Мой друг, обанкротившийся торговец, Северин Б., владелец одного из деревянных домиков в Юзефуве под Варшавой, как-то сказал мне:
— Не могу на тебя смотреть! Ты совсем раскис, вот уже много месяцев не берешься за перо; не прерывай меня, пожалуйста, доводы твои не убедительны. Не знаю, что о них сказать; я в таких вещах не разбираюсь; вижу только одно: Варшава тебе не впрок, может быть, поживешь в Юзефуве? Там все условия, чтобы собраться с мыслями: покой, свежий, прозрачный воздух… Поезжай хоть сейчас. Комната там с печкой, в сарае всегда найдутся дрова. Можешь топить печь, когда и сколько захочешь.

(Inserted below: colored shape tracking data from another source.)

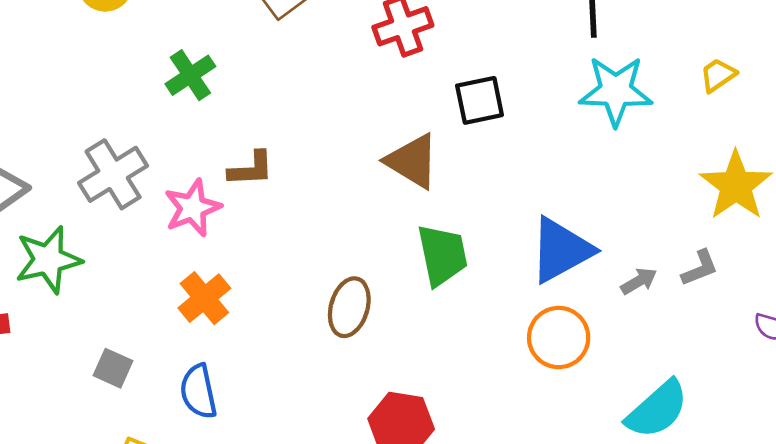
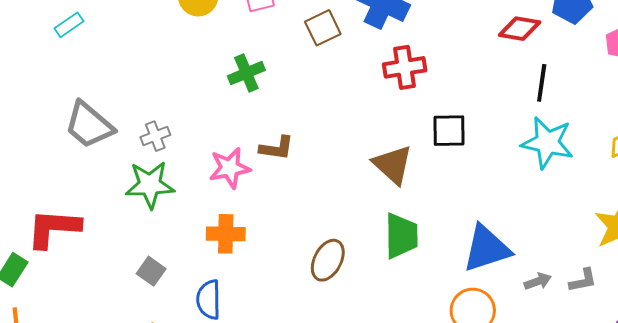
gray cross: (113, 174) -> (155, 136), moved, size x0.6
green star: (48, 260) -> (150, 185), moved
orange cross: (204, 298) -> (226, 234), turned 30

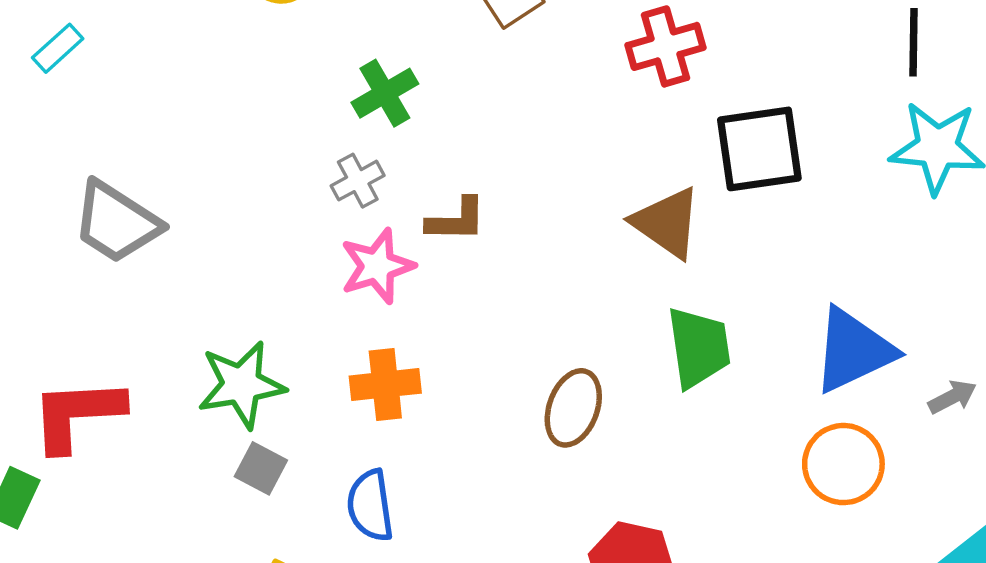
black square: (449, 131) -> (759, 149), size x1.4
gray cross: (155, 136) -> (358, 181), moved
green star: (150, 185) -> (241, 385), moved

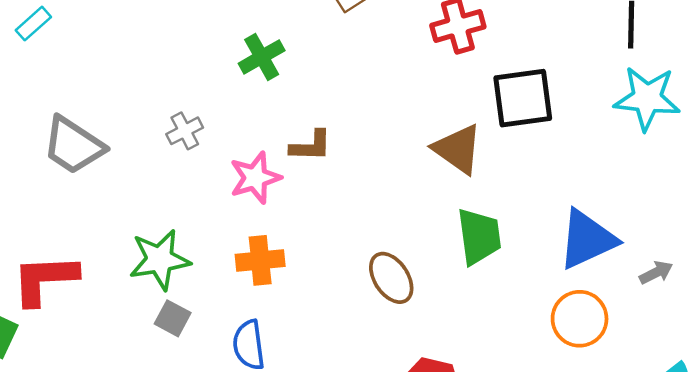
gray cross: (358, 181) -> (185, 131), moved
brown ellipse: (573, 408) -> (391, 278), turned -54

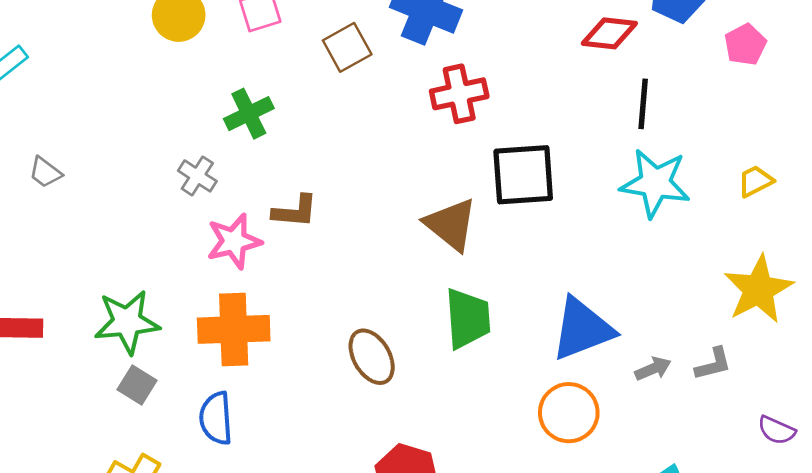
gray cross: (185, 131) -> (197, 176), moved, turned -33
gray trapezoid: (73, 145) -> (45, 172), moved, size x0.5
orange cross: (260, 260) -> (234, 329), size x1.4

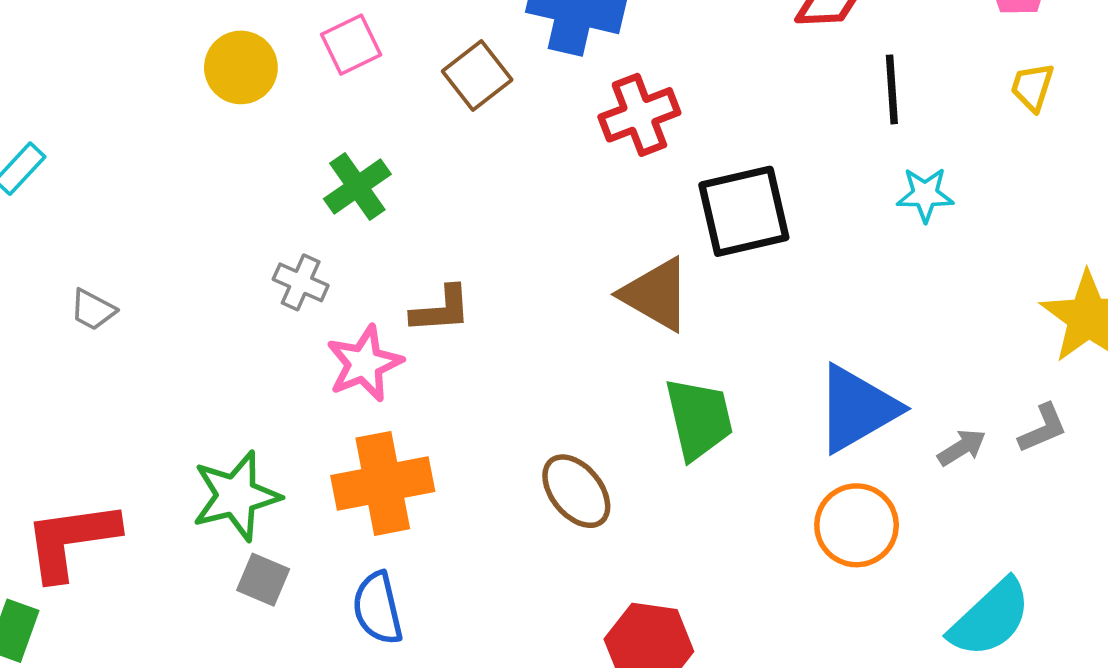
yellow trapezoid: (755, 181) -> (1032, 87), moved, turned -36
cyan star: (655, 183) -> (925, 195), size x0.6

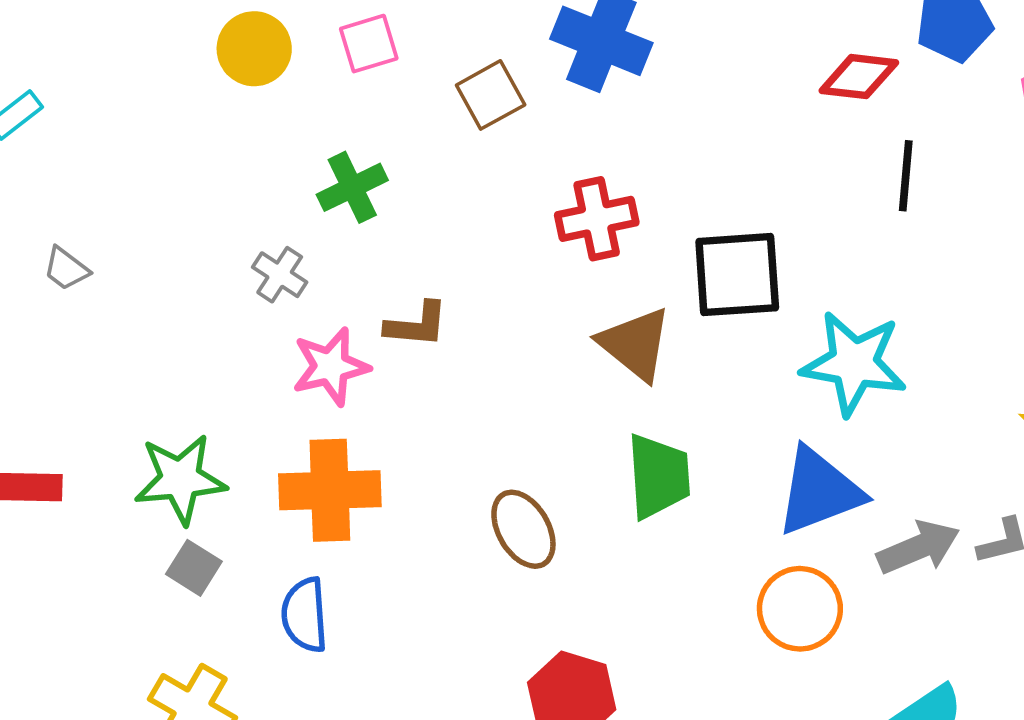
red cross: (639, 115) -> (597, 219), moved
cyan star: (925, 195) -> (854, 363), moved, size x1.8
gray arrow: (962, 448) -> (918, 547), size x1.6

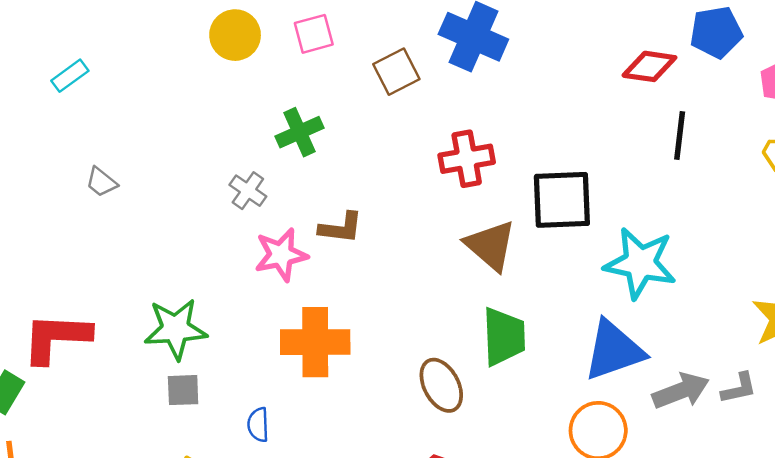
orange cross: (330, 490) -> (315, 342), moved
brown ellipse: (523, 529) -> (441, 385), moved
gray square: (194, 568) -> (183, 390), turned -36
blue semicircle: (305, 615) -> (258, 425), size x0.7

Такого рода разговор мы вели уже не в первый раз. В моей писательской судьбе это были нелегкие дни. Все не ладилось. Причины этого слишком сложны, чтобы их объяснить в нескольких словах. Впрочем, сейчас это было бы и ни к чему.
— В этой, с позволения сказать, вилле, — продолжал Северин, — у тебя будет сосед. Он портной. Твой ровесник, ему лет двадцать шесть. Из них семь провел в тюрьме. Сейчас он в Юзефуве, из тюрьмы его выпустили по состоянию здоровья. Чахотка. Ты знаком с Тересой, «тетушкой всех заключенных»? В конце лета она пришла ко мне и говорит: «Дай ключ, остальное тебя не касается». И отвезла больного в Юзефув. Он там уже третий месяц. Зовут его Иоэль. А фамилия какая-то трудная. Во всяком случае, для меня. Поездка эта, — закончил Северин, — может оказаться для тебя полезной. В конце концов и в этой дыре клокочет жизнь, так почему бы тебе не познать ее?
Юзефув — это сосны и песок. На шаг от узкоколейки пески такие, что нога вязнет по щиколотку. За заборами среди прирученных сосен прячутся безобразные деревянные домики, смахивающие на сараи. Такие строения можно встретить разве только на Балутах. Лодзинские фабриканты понастроили для своих рабочих такие же будки, какие варшавские мелкие домовладельцы, лавочники, парикмахеры и сторожа сколотили для себя. Строили для себя, а дело кончилось тем, что сами теснятся в жалких клетушках, а остальное сдают, заломив непомерную цену, летом — людям обеспеченным, зимой — пенсионерам. Лишь бы подработать.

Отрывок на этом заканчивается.